「わぁ・・・・・・星が近い!」
草の上に寝転んだまましなやかな腕を伸ばし、掌をいっぱいに広げて陽子が言った。
情事の後とは思えぬ無邪気な様子に、男が顔を綻ばせる。
「肩を冷やしては風邪を引きますよ」
剥き出しになった裸の肩を衣でやさしく包みながら、華奢な体を抱き寄せた。ぴったり寄り添いあう肌の感触に羞じらう素振りを見せる少女の初々しさに、愛しさが募る。
一枚の衣に二人でくるまりながら、照れ臭そうに少女が言った。
「星を見ると、つい癖で流れ星を探しちゃうんだ」
「流れ星?」
「うん。隕石とか星の欠片が動くのがね、流れてるように見えるから。消えるまでに3回繰り返して願い事を言うと、願いが叶うって言ってた」
娘らしい素朴な言葉に、男は穏やかに微笑んだ。
「もしこちらにも流れ星があったら、主上も何か御願いごとをされるのですか?」
「うん」
えへへ、と照れ笑いしながら少女が答える。ふと興味を覚えて、
「それは、どのような?」
そう訊いてみると、
「内緒。口に出しちゃうと叶わないっていうから」
という澄まし顔での答えが返ってきた。
少女は男に覆い被さると、可愛らしく小首を傾げて男の顔を上から覗き込んできて、
「浩瀚も、流れ星があったら願い事する?」
と問いかけた。愛しい重みと髪の感触を心地よく感じながら、
「そうですね、私でしたら」
さらりと願いを言いかけた男の口を、少女がぱくっと掌で塞ぐ。
「もう。言っちゃうと叶わないんだって」
言い聞かせるような口調に、細い指に軽く口づけを贈って掌を外し、穏やかな口調で告げた。

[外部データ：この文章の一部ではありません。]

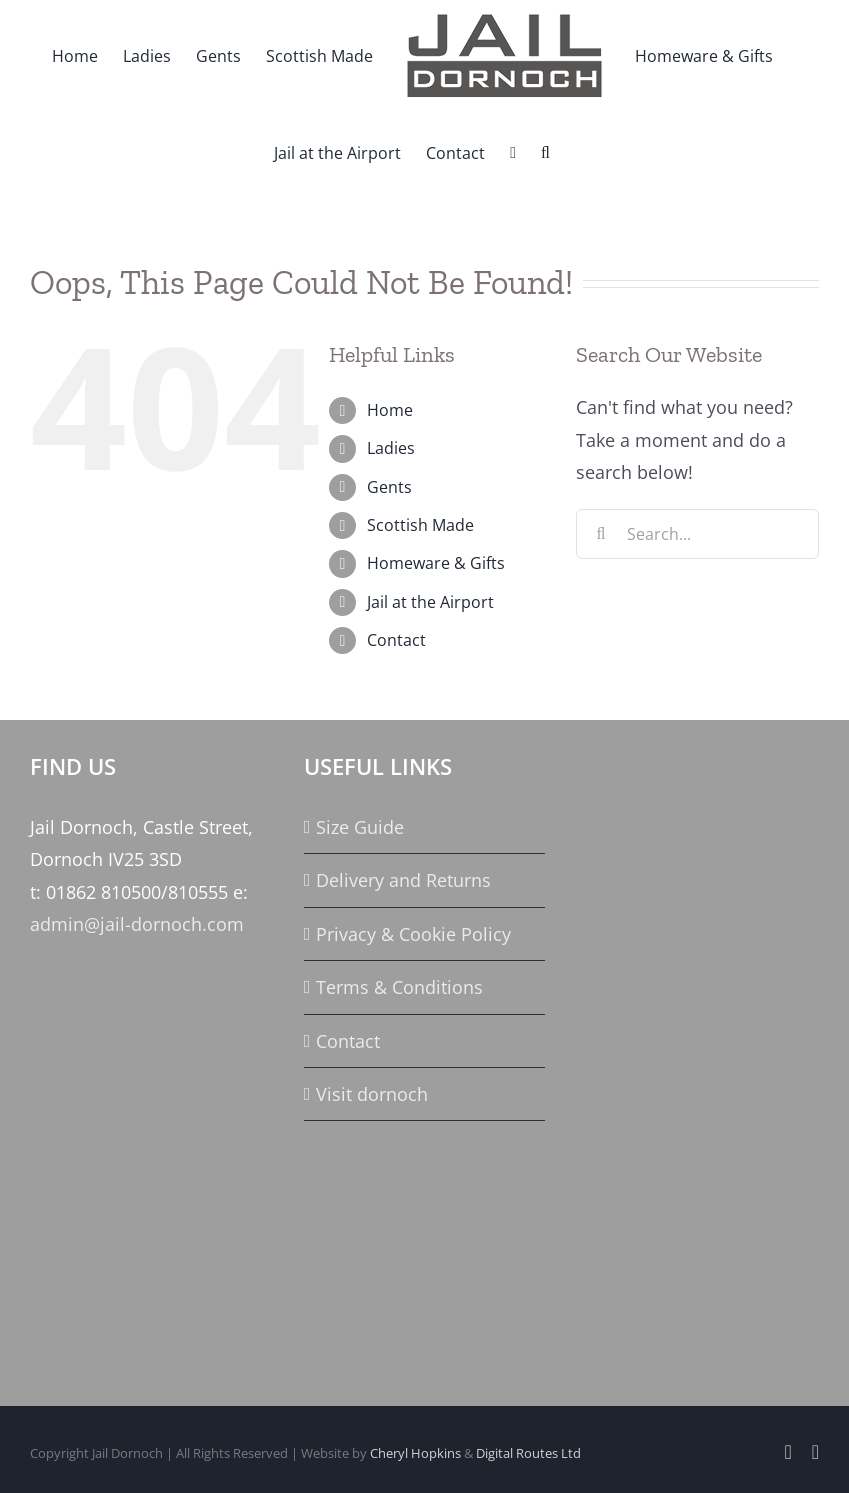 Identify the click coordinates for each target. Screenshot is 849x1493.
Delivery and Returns (403, 880)
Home (390, 410)
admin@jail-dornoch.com (137, 924)
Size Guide (360, 827)
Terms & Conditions (399, 987)
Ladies (391, 448)
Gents (389, 487)
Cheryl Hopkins (415, 1453)
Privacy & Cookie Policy (413, 934)
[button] (545, 151)
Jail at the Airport (430, 602)
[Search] (601, 534)
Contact (396, 640)
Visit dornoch (372, 1094)
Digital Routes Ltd (528, 1453)
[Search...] (697, 534)
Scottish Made (420, 525)
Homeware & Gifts (436, 563) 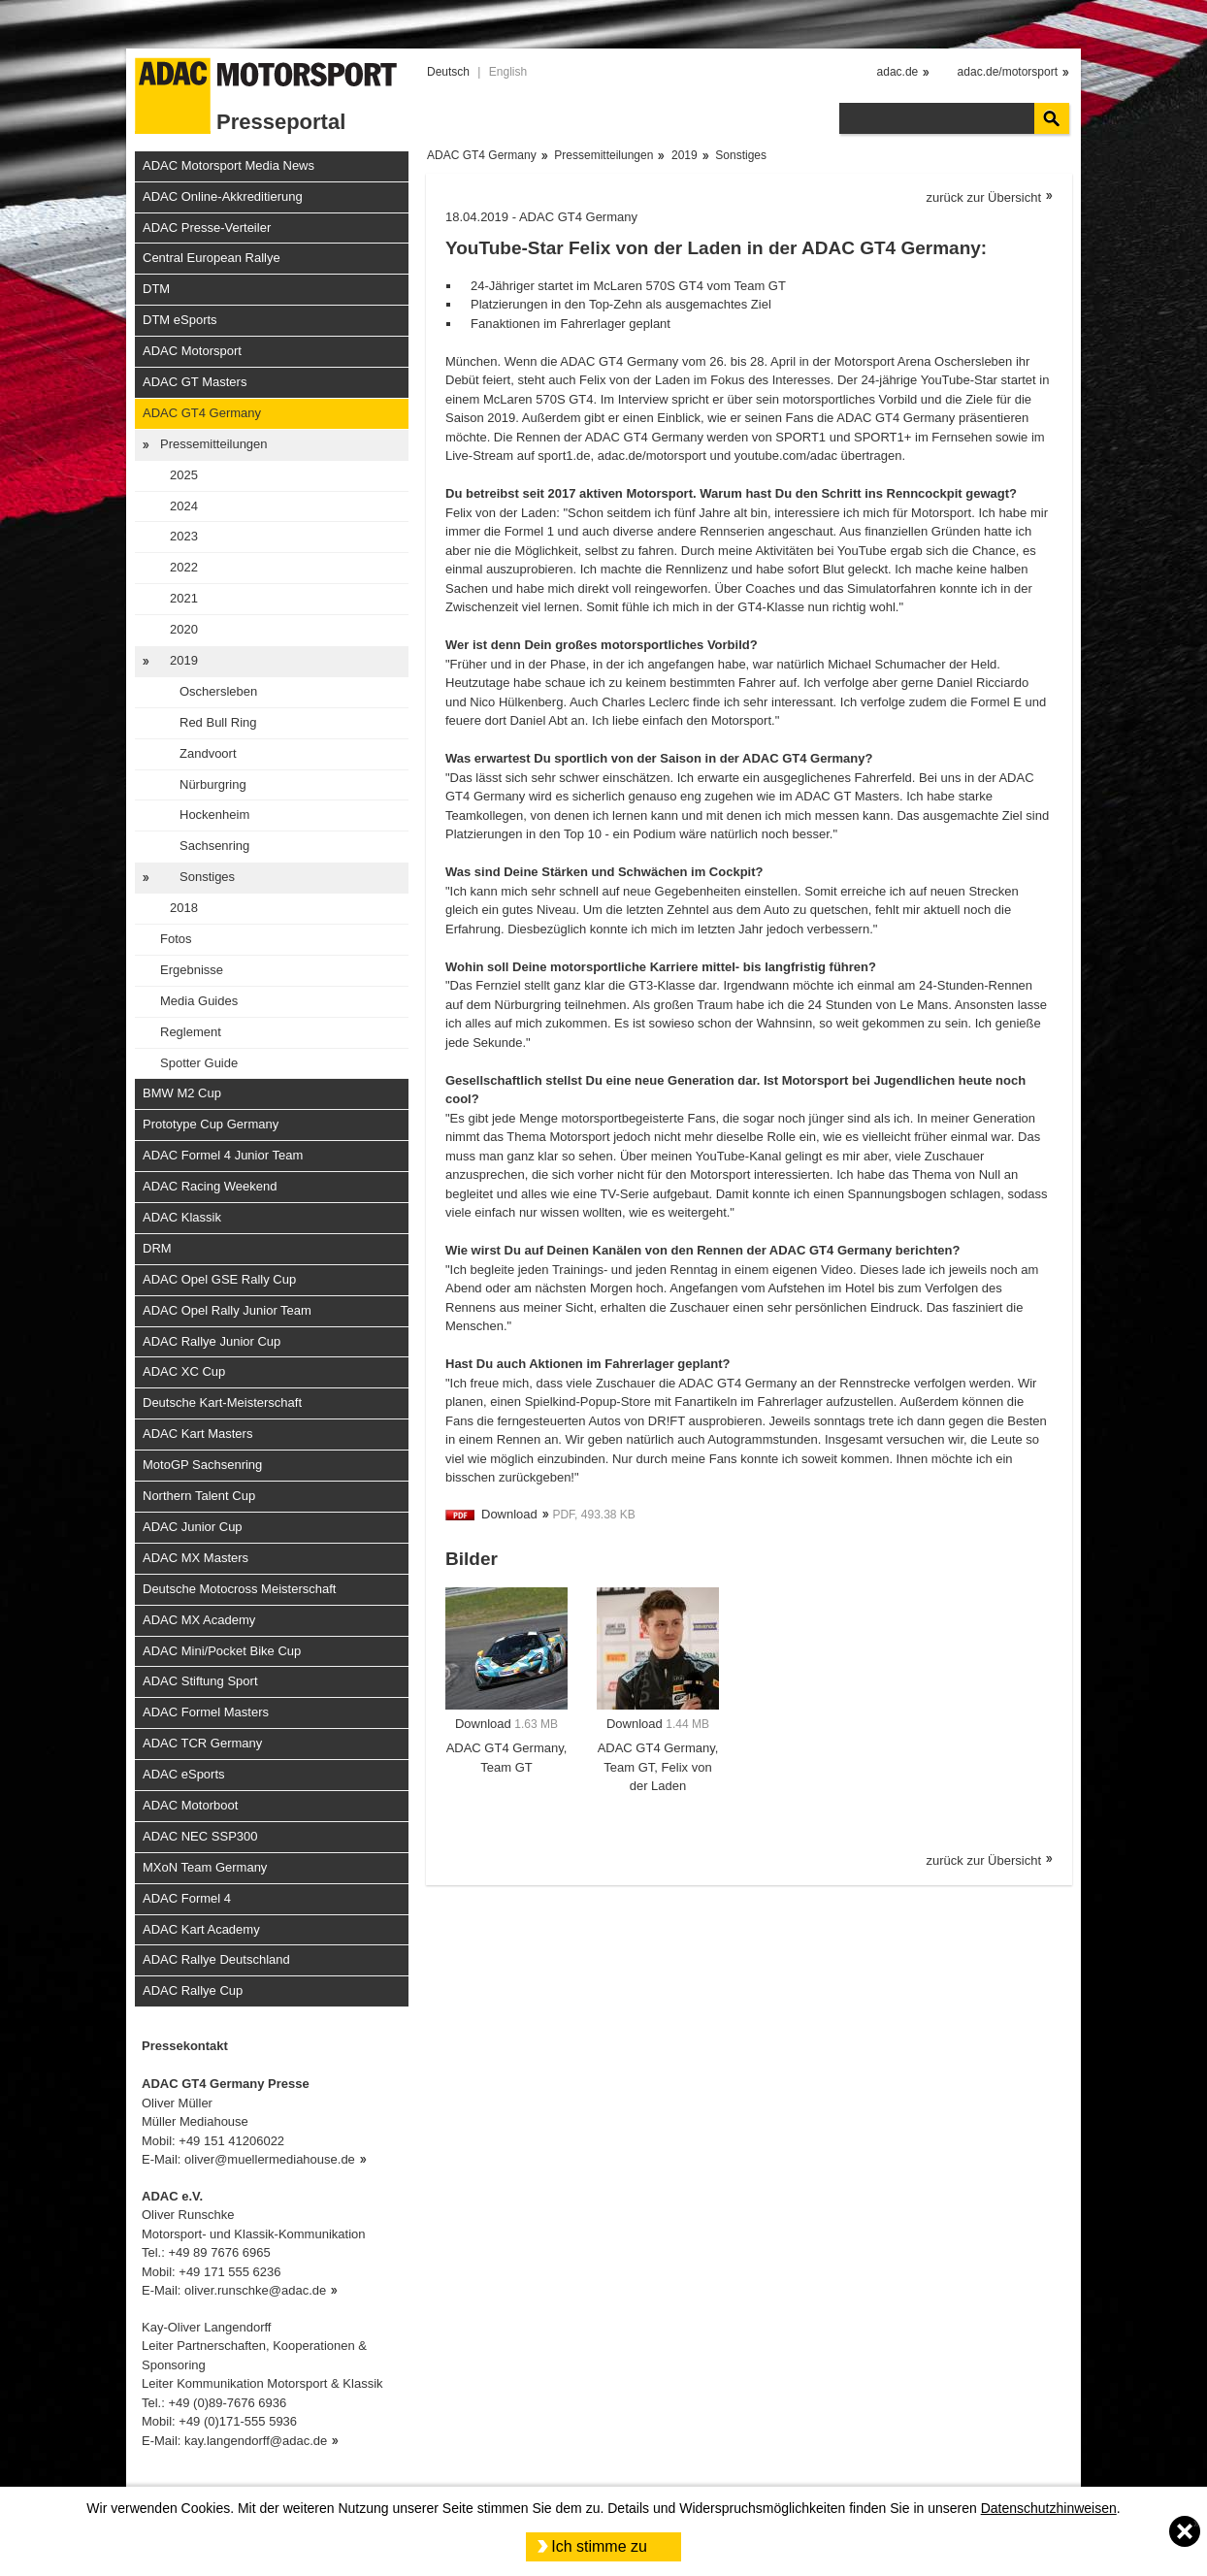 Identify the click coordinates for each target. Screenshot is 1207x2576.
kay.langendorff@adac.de (255, 2440)
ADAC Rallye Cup (193, 1990)
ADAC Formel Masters (206, 1712)
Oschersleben (218, 691)
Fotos (176, 938)
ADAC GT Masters (194, 382)
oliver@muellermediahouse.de (269, 2159)
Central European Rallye (211, 257)
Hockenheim (214, 814)
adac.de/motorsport (1008, 72)
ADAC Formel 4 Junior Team (223, 1155)
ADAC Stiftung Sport (200, 1681)
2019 (184, 660)
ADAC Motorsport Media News (228, 165)
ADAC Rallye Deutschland (216, 1959)
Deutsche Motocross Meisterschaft (239, 1588)
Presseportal (280, 122)
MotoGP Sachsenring (202, 1464)
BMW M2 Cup (182, 1093)
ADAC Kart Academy (201, 1929)
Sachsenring (214, 845)
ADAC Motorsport (192, 350)
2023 (184, 536)
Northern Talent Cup (199, 1495)
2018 (184, 907)
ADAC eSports (184, 1774)
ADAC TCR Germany (202, 1743)
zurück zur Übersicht (984, 197)
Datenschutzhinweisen (1049, 2508)
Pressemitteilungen (214, 444)
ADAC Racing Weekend (210, 1186)
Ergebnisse (191, 969)
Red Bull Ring (218, 722)
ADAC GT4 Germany (202, 413)
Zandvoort (208, 753)
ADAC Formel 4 (187, 1898)
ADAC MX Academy (199, 1620)
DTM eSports (180, 319)
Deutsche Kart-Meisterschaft (222, 1402)
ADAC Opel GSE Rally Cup (219, 1279)
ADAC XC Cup (184, 1371)
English (508, 72)
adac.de (898, 72)
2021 (184, 598)
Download (509, 1514)
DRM (157, 1248)
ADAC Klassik (182, 1217)
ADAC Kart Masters (197, 1433)
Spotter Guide (199, 1063)
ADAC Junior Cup (193, 1526)
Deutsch (448, 72)
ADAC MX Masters (195, 1557)
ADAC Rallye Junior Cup (211, 1341)
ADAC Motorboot (190, 1805)
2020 (184, 629)
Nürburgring (212, 784)
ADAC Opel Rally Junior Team (227, 1310)
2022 (184, 567)
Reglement (190, 1032)
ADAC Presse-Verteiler (207, 227)
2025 (184, 475)
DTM (156, 288)
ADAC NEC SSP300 (200, 1836)
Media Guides (199, 1001)
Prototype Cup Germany (210, 1124)
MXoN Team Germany (205, 1867)
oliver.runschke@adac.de (255, 2290)
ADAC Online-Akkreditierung (223, 196)
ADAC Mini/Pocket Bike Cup (222, 1651)
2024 (184, 506)
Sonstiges (207, 876)
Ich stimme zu (599, 2546)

「そのような心配はございませんよ。口に出した方が叶う願いもあるでしょう」
疑わしげに男の顔を覗く視線に苦笑し、
「そうですね、例えば・・・・・・」
と、考え込む振りなどして。
「なに?」
「――ああ、では、私の願いで試してみましょうか」
個人的な望みをあまり口にしない男が出した珍しい提案に、少女が目を輝かせて頷いた。
「私の願いは」
言いながら、体を入れ換え抱き寄せて、体を掌でゆったりと撫ではじめる。
「今一度、貴女のこの滑らかな肌に触れて」
「こ、浩瀚?」
驚きの声に素知らぬ振りをして、熱くなった耳にそっと口づける。体を解す時のような少し力の込められた愛撫に、少女が気持ちよさげに吐息を漏らす。掌が敏感な場所を選んで攻めだすに及び、吐息に甘いものが混じりはじめた。
「この甘い吐息に包まれて」
吐息を飲み込むかのように間近に顔を寄せたまま、自分の知る敏感な箇所を掌と指で責めたてる。
「ん・・・もう、ば、ばかっ・・・」
「貴女の淫らな御声を聞いて」
手を休めずに喉に舌を這わせ、敏感な首筋を舐め上げる。
「ああんっ」
「この綺麗な桃を食して」
衣のなかに頭を入れて、横たわっても形の崩れない美しい胸と、その愛らしい頂を口に含み、揉みしだいて指で弄る。
「ああ・・・あ、あん・・・はあ・・・」
ひとしきり柔らかで張りのある食感を愉しんだ後、衣から頭を抜くと、濡れて輝く紅い唇に口づけた。
太腿の間に手を這わせ、引き締まった内股をするすると下から上へ何度も撫でる。数度目に、再び濡れ始めた秘所の入口を、指でつんとつついた。
「あっ!」
「この場所に長く留まっていたいということなのですが」
言葉を切って、見事な星空を見上げる。
満天の星空に向って、よく透る声で穏やかに告げた。
「――このささやかな願いを、聞き届けていただけるでしょうか?」
「・・・ずるいぞ」
――『お願い』してるのは『星』にじゃないだろう。
そう言いたげに拗ねる愛らしい口調にくすりと笑みを漏らし、
「如何でしょう?」
言葉とともに、祈願の結果を待つかのように、神妙な振りをして手を休めた。
「ずるいよ、もう・・・・・・断れない状態にしてから・・・言うなんて」
甘く荒い吐息混じりに返ってきた、蕩けるような天の声。
男は少女を覗き込み、
「ほら、口に出したら叶ったでしょう」
鼻が触れあうぎりぎりまで顔を寄せて、甘く囁いた。
少女が頬を膨らませ、太腿を締めて男の手をぎゅっと挟み込む。
なんとも可愛らしい抵抗ににっこりと微笑みかけて。
鼻の頭に軽く口づけると、
ぐっと力を入れて一気に手を滑らせた。